Dataset entries
= = =
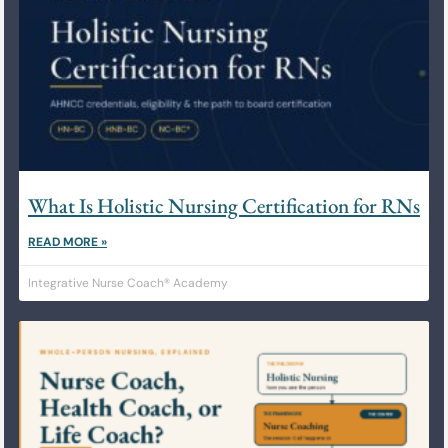
What Is Holistic Nursing Certification for RNs
READ MORE »
Integrative Nurse Coach® Academy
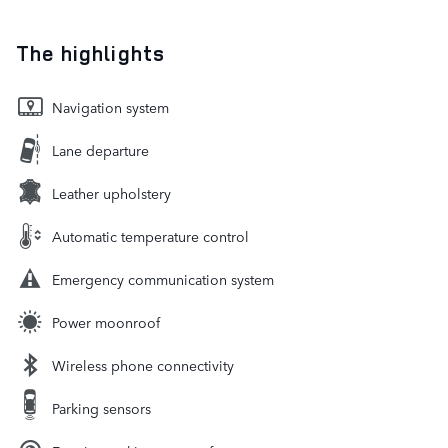
The highlights
Navigation system
Lane departure
Leather upholstery
Automatic temperature control
Emergency communication system
Power moonroof
Wireless phone connectivity
Parking sensors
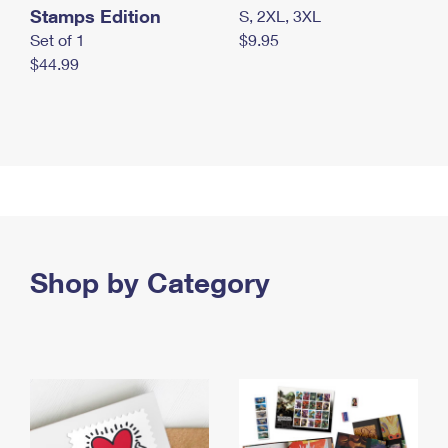
Stamps Edition
S, 2XL, 3XL
Set of 1
$9.95
$44.99
Shop by Category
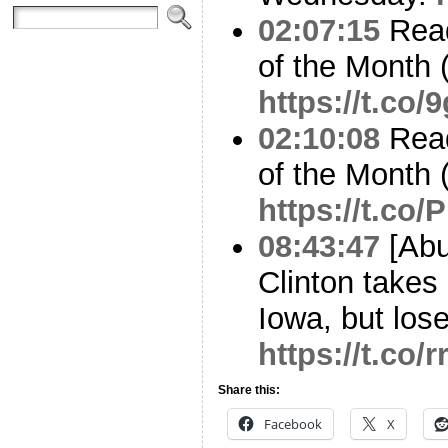
02:07:15
Read
of the Month 
https://t.c
02:10:08
Read
of the Month 
https://t.co
08:43:47
[Abu
Clinton takes
Iowa, but lose
https://t.co/
Share this:
Facebook
X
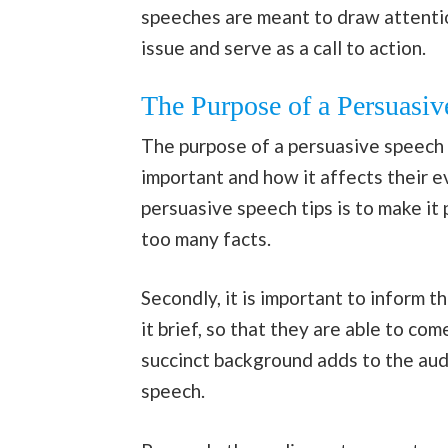
speeches are meant to draw attentio
issue and serve as a call to action.
The Purpose of a Persuasiv
The purpose of a persuasive speech 
important and how it affects their e
persuasive speech tips is to make it
too many facts.
Secondly, it is important to inform 
it brief, so that they are able to com
succinct background adds to the aud
speech.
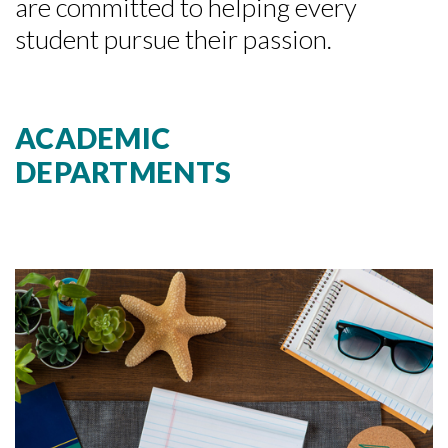
are committed to helping every
student pursue their passion.
ACADEMIC
DEPARTMENTS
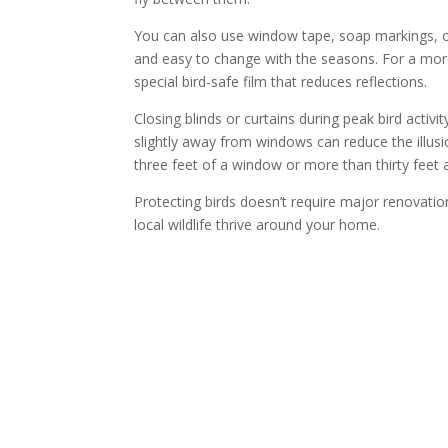
You can also use window tape, soap markings, or
and easy to change with the seasons. For a more 
special bird-safe film that reduces reflections.
Closing blinds or curtains during peak bird activ
slightly away from windows can reduce the illusion
three feet of a window or more than thirty feet
Protecting birds doesn’t require major renovatio
local wildlife thrive around your home.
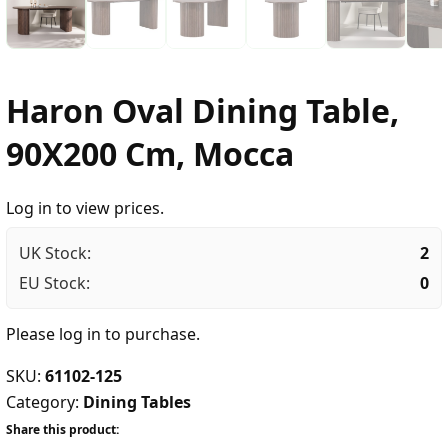
Haron Oval Dining Table,
90X200 Cm, Mocca
Log in to view prices.
UK Stock:
2
EU Stock:
0
Please
log in
to purchase.
SKU:
61102-125
Category:
Dining Tables
Share this product:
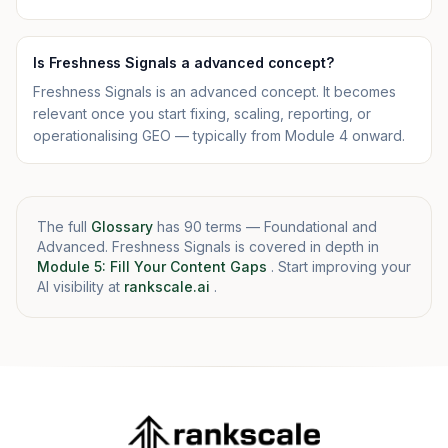
Is Freshness Signals a advanced concept?
Freshness Signals is an advanced concept. It becomes
relevant once you start fixing, scaling, reporting, or
operationalising GEO — typically from Module 4 onward.
The full
Glossary
has 90 terms — Foundational and
Advanced. Freshness Signals is covered in depth in
Module 5: Fill Your Content Gaps
. Start improving your
AI visibility at
rankscale.ai
.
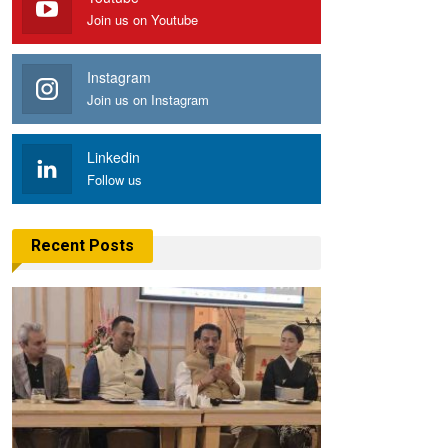
Join us on Youtube
Instagram
Join us on Instagram
Linkedin
Follow us
Recent Posts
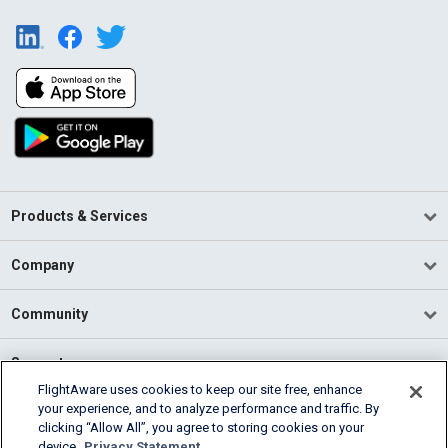
Products & Services
Company
Community
Support
FlightAware uses cookies to keep our site free, enhance
your experience, and to analyze performance and traffic. By
English (USA)
clicking “Allow All”, you agree to storing cookies on your
2026 FlightAware
device.
Privacy Statement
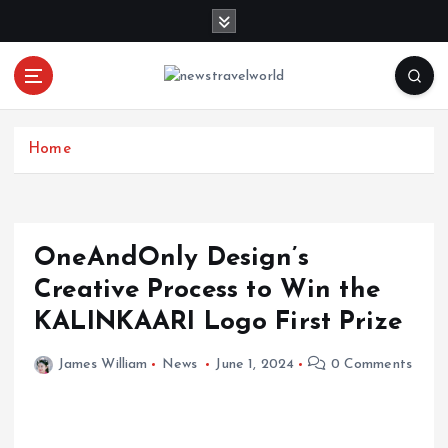
S
k
i
p
t
o
c
Home
o
n
t
e
OneAndOnly Design’s
n
Creative Process to Win the
t
KALINKAARI Logo First Prize
James William
News
June 1, 2024
0 Comments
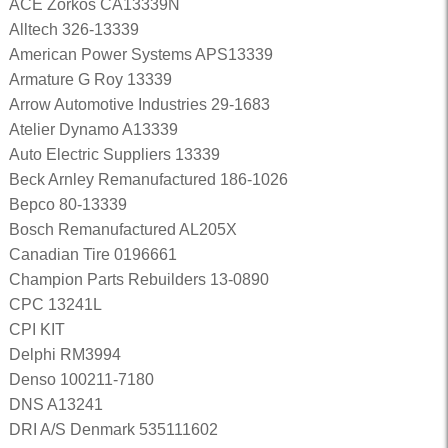
ACE Zorkos CA13339N
Alltech 326-13339
American Power Systems APS13339
Armature G Roy 13339
Arrow Automotive Industries 29-1683
Atelier Dynamo A13339
Auto Electric Suppliers 13339
Beck Arnley Remanufactured 186-1026
Bepco 80-13339
Bosch Remanufactured AL205X
Canadian Tire 0196661
Champion Parts Rebuilders 13-0890
CPC 13241L
CPI KIT
Delphi RM3994
Denso 100211-7180
DNS A13241
DRI A/S Denmark 535111602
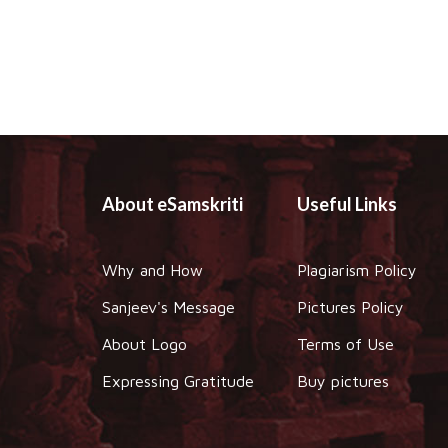
About eSamskriti
Useful Links
Why and How
Plagiarism Policy
Sanjeev's Message
Pictures Policy
About Logo
Terms of Use
Expressing Gratitude
Buy pictures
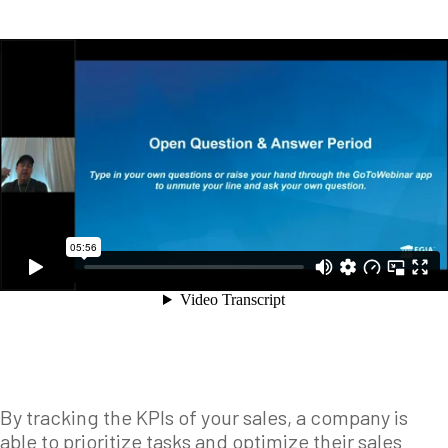
By tracking the KPIs of your sales, a company is
able to prioritize tasks and optimize their sales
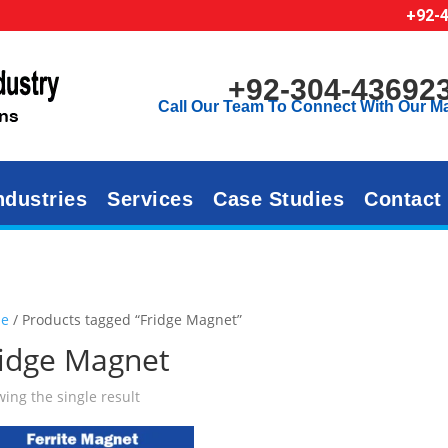
+92-
+92-304-43692
Call Our Team To Connect With Our M
ndustries
Services
Case Studies
Contact
e
/ Products tagged “Fridge Magnet”
ridge Magnet
ing the single result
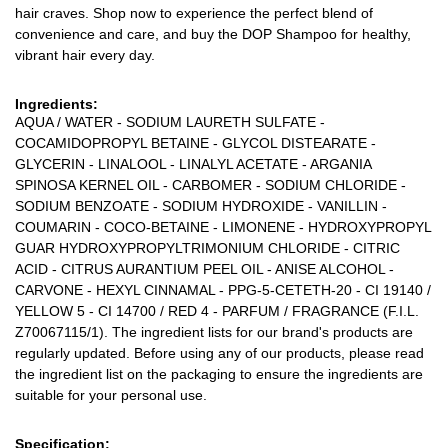
hair craves. Shop now to experience the perfect blend of
convenience and care, and buy the DOP Shampoo for healthy,
vibrant hair every day.
Ingredients:
AQUA / WATER - SODIUM LAURETH SULFATE -
COCAMIDOPROPYL BETAINE - GLYCOL DISTEARATE -
GLYCERIN - LINALOOL - LINALYL ACETATE - ARGANIA
SPINOSA KERNEL OIL - CARBOMER - SODIUM CHLORIDE -
SODIUM BENZOATE - SODIUM HYDROXIDE - VANILLIN -
COUMARIN - COCO-BETAINE - LIMONENE - HYDROXYPROPYL
GUAR HYDROXYPROPYLTRIMONIUM CHLORIDE - CITRIC
ACID - CITRUS AURANTIUM PEEL OIL - ANISE ALCOHOL -
CARVONE - HEXYL CINNAMAL - PPG-5-CETETH-20 - CI 19140 /
YELLOW 5 - CI 14700 / RED 4 - PARFUM / FRAGRANCE (F.I.L.
Z70067115/1). The ingredient lists for our brand's products are
regularly updated. Before using any of our products, please read
the ingredient list on the packaging to ensure the ingredients are
suitable for your personal use.
Specification:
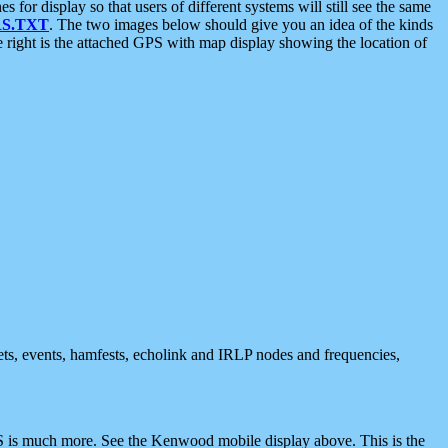
 display so that users of different systems will still see the same
S.TXT
. The two images below should give you an idea of the kinds
e right is the attached GPS with map display showing the location of
nets, events, hamfests, echolink and IRLP nodes and frequencies,
 is much more. See the Kenwood mobile display above. This is the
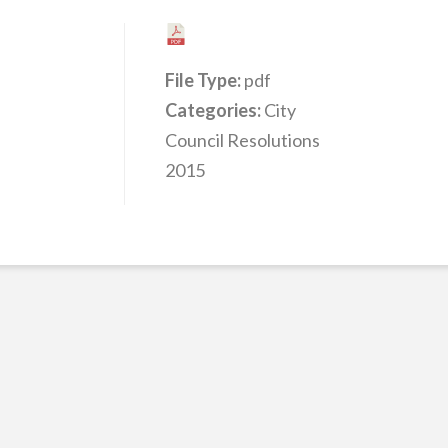
File Type:
pdf
Categories:
City
Council Resolutions
2015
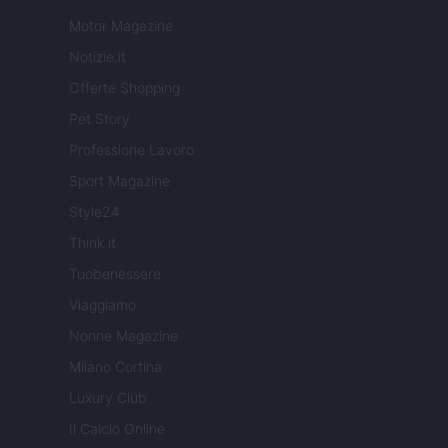
Motor Magazine
Notizie.it
Offerte Shopping
Pet Story
Professione Lavoro
Sport Magazine
Style24
Think.it
Tuobenessere
Viaggiamo
Nonne Magazine
Milano Cortina
Luxury Club
Il Calcio Online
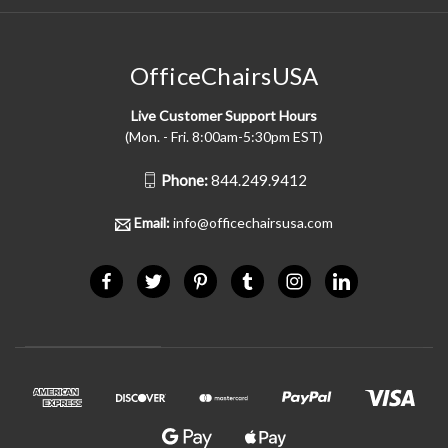
OfficeChairsUSA
Live Customer Support Hours
(Mon. - Fri. 8:00am-5:30pm EST)
Phone:
844.249.9412
Email:
info@officechairsusa.com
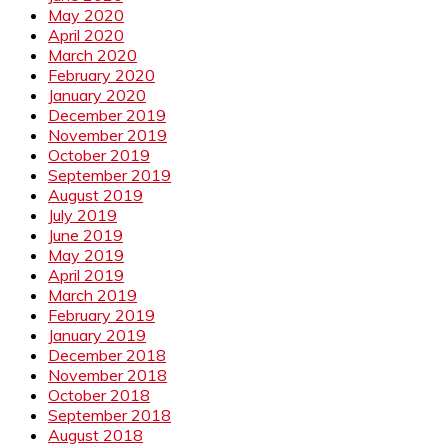
May 2020
April 2020
March 2020
February 2020
January 2020
December 2019
November 2019
October 2019
September 2019
August 2019
July 2019
June 2019
May 2019
April 2019
March 2019
February 2019
January 2019
December 2018
November 2018
October 2018
September 2018
August 2018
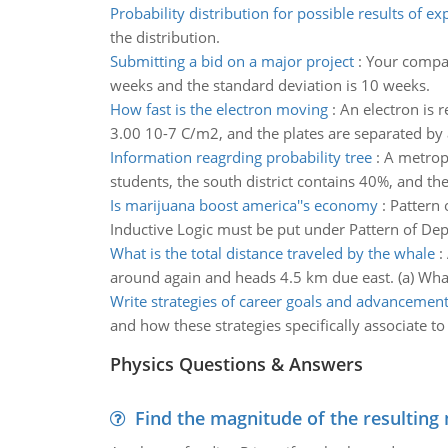
Probability distribution for possible results of e
the distribution.
Submitting a bid on a major project
:
Your compan
weeks and the standard deviation is 10 weeks.
How fast is the electron moving
:
An electron is r
3.00 10-7 C/m2, and the plates are separated by a
Information reagrding probability tree
:
A metropo
students, the south district contains 40%, and the
Is marijuana boost america''s economy
:
Pattern 
Inductive Logic must be put under Pattern of Dep
What is the total distance traveled by the whale
:
around again and heads 4.5 km due east. (a) What 
Write strategies of career goals and advancemen
and how these strategies specifically associate 
Physics Questions & Answers
Find the magnitude of the resulting 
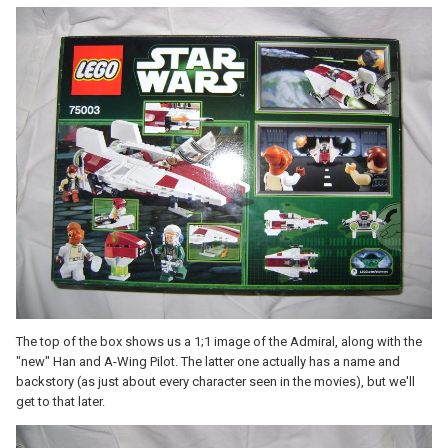
The top of the box shows us a 1;1 image of the Admiral, along with the
"new" Han and A-Wing Pilot. The latter one actually has a name and
backstory (as just about every character seen in the movies), but we'll
get to that later.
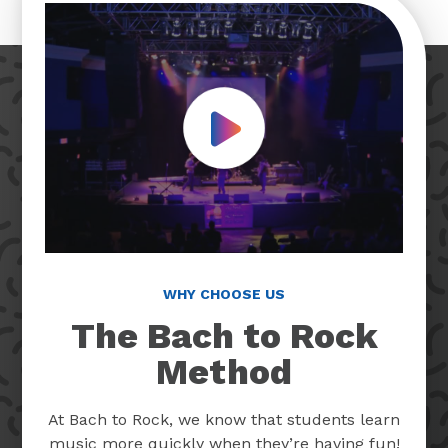
Play Video
WHY CHOOSE US
The Bach to Rock
Method
At Bach to Rock, we know that students learn
music more quickly when they’re having fun!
= = =
— WHAT THE TASK ASKS —
Above, find the line holding "your experience, and" and the line holding "Plagiarism Policy". Print exactly those two lines and every line between them, but no pictures.

— SOLUTION TO THIS PROBLEM —
your experience, and to analyze performance and traffic. By
English (USA)
clicking “Allow All”, you agree to storing cookies on your
2026 FlightAware
device.
Privacy Statement
S
k
i
p
t
o
c
Home
o
n
t
e
OneAndOnly Design’s
n
Creative Process to Win the
t
KALINKAARI Logo First Prize
James William
News
June 1, 2024
0 Comments
ACE Zorkos CA13339N
Alltech 326-13339
American Power Systems APS13339
Armature G Roy 13339
Arrow Automotive Industries 29-1683
Atelier Dynamo A13339
Auto Electric Suppliers 13339
Beck Arnley Remanufactured 186-1026
Bepco 80-13339
Bosch Remanufactured AL205X
Canadian Tire 0196661
Champion Parts Rebuilders 13-0890
CPC 13241L
CPI KIT
Delphi RM3994
Denso 100211-7180
DNS A13241
DRI A/S Denmark 535111602
About eSamskriti
Useful Links
Why and How
Plagiarism Policy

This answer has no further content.